• **EXERCISE BRIEF**: Your answer should be the lines of the data below that contain "provided".

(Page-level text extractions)
Content starts

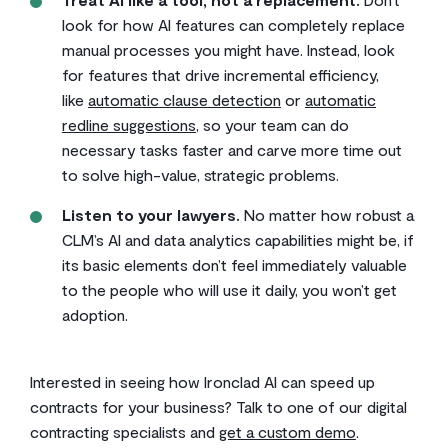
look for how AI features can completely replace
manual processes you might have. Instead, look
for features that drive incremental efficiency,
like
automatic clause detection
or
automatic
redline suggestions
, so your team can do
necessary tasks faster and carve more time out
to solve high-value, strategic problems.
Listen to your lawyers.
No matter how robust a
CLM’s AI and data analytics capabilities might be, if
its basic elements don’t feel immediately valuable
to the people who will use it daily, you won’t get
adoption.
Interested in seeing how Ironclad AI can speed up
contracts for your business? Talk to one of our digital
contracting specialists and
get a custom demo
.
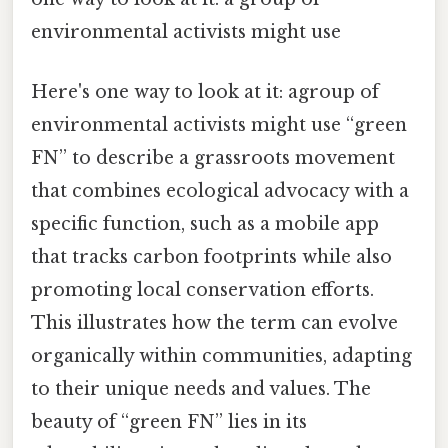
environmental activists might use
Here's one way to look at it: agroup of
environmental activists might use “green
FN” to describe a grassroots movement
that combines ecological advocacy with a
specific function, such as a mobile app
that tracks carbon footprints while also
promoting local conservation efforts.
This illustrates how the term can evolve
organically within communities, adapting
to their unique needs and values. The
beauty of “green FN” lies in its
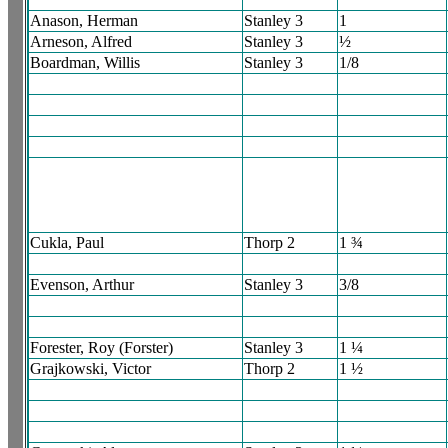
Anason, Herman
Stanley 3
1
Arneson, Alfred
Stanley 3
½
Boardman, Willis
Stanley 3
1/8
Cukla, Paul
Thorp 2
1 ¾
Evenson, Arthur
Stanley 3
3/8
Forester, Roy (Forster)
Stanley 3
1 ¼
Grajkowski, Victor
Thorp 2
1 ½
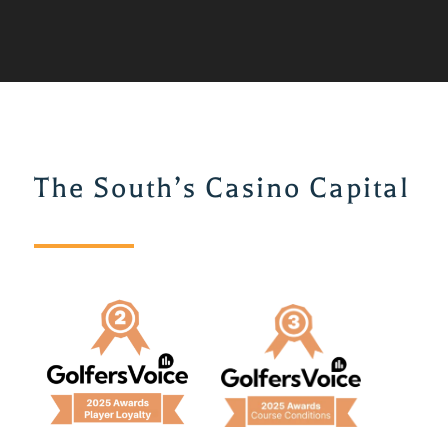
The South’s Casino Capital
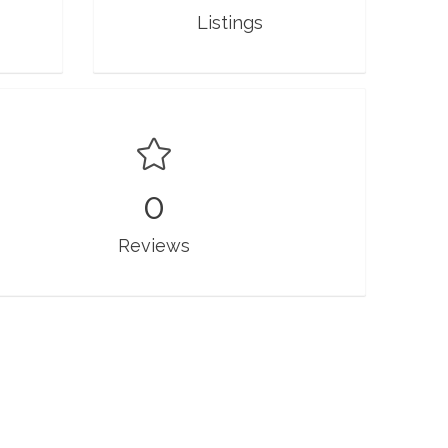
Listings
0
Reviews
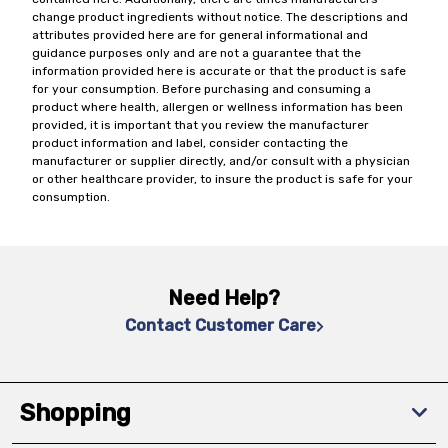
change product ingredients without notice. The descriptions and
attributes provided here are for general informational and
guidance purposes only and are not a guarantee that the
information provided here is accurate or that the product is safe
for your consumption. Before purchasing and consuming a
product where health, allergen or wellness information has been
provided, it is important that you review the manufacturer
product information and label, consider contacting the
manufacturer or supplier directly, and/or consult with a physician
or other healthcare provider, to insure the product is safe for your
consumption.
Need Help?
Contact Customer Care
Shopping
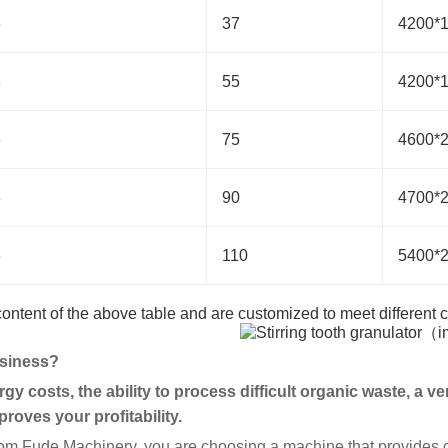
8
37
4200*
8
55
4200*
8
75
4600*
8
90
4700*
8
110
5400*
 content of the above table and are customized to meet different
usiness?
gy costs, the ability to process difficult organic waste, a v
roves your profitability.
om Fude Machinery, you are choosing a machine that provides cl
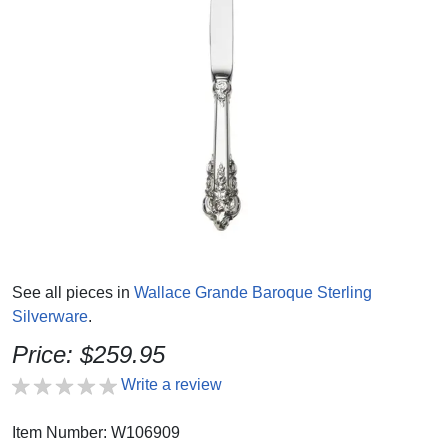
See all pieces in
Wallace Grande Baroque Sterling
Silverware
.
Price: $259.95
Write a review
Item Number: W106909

Content ends

• **YOUR SOLUTION**:
attributes provided here are for general informational and
information provided here is accurate or that the product is safe
provided, it is important that you review the manufacturer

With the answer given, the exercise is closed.